[Start of Attachment]

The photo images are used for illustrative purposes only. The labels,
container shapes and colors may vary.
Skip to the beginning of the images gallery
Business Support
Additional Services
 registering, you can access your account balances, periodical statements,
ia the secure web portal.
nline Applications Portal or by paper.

[End of Attachment]
[Start of Attachment]

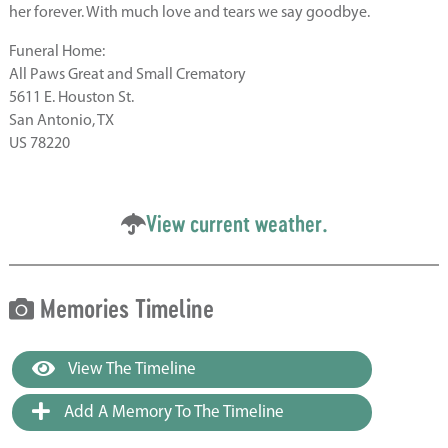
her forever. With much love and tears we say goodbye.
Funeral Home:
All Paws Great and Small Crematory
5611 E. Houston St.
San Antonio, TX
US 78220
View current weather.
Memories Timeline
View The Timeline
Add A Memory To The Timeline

[End of Attachment]

### Aim of the exercise
Everything above from the line containing "her forever. With" through the line containing "Add A Memory To The Timeline" must be copied exactly. Nothing outside that range belongs in the answer.

### Reply
her forever. With much love and tears we say goodbye.
Funeral Home:
All Paws Great and Small Crematory
5611 E. Houston St.
San Antonio, TX
US 78220
View current weather.
Memories Timeline
View The Timeline
Add A Memory To The Timeline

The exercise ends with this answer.